2024: The Year AI Got Practical

Analysis 8 min read December 30, 2024 | by Steven W. White

A look back at the AI developments that actually mattered for practitioners - from Claude's reasoning to open weights models that run on your laptop.

#llms#embeddings#agents#year-in-review

2024 wasn’t about AGI breakthroughs or existential debates. It was the year AI became genuinely useful for building things.

The Shifts That Mattered

1. Reasoning Got Real

Claude 3 Opus showed that LLMs could actually think through problems, not just pattern-match responses.
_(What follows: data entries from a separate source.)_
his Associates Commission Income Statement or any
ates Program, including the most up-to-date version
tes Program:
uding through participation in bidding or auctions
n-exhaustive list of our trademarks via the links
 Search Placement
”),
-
The difference between a model that can code and one that can debug your architecture is night and day.

2. Local Models Became Viable

Llama 3 8B runs inference on an M2 MacBook at usable speeds—typically 20-40 tokens/second depending on quantization and context length. That’s not a curiosity—that’s production viable for many use cases. Combined with MLX and llama.cpp optimizations, the “you need cloud GPUs” barrier dropped significantly.
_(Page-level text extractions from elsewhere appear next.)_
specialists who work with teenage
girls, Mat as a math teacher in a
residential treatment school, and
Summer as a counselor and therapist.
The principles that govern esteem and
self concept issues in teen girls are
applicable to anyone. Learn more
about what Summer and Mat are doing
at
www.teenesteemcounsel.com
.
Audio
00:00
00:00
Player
3. RAG Matured Beyond Demo Stage

Early 2024 was full of “just throw everything in a vector DB” tutorials. By year’s end, practitioners understood:

  • Chunking strategy matters more than embedding model choice
  • Hybrid search (BM25 + vectors) beats pure semantic search
  • Reranking is non-optional for production systems

4. Agents Started Working

Tool-calling went from “interesting demo” to “actually reliable” with Claude 3.5 Sonnet and GPT-4 Turbo. Frameworks like LangChain, LlamaIndex, and the emerging agent toolkits made building AI applications less like research and more like engineering.

What I’m Watching for 2025

Multimodal reasoning - Vision models that understand diagrams and charts, not just describe them.

Longer context, smarter retrieval - 1M token contexts are here, but knowing when to use context vs. RAG is still an art.

Inference efficiency - Speculative decoding and mixture-of-experts at smaller scales could make local deployment even more practical.

The Bottom Line

The gap between “AI demo” and “AI product” narrowed dramatically in 2024. The models got better, yes, but more importantly: the tooling, the patterns, and the understanding of when not to use AI all matured.

That’s what makes this an exciting time to build.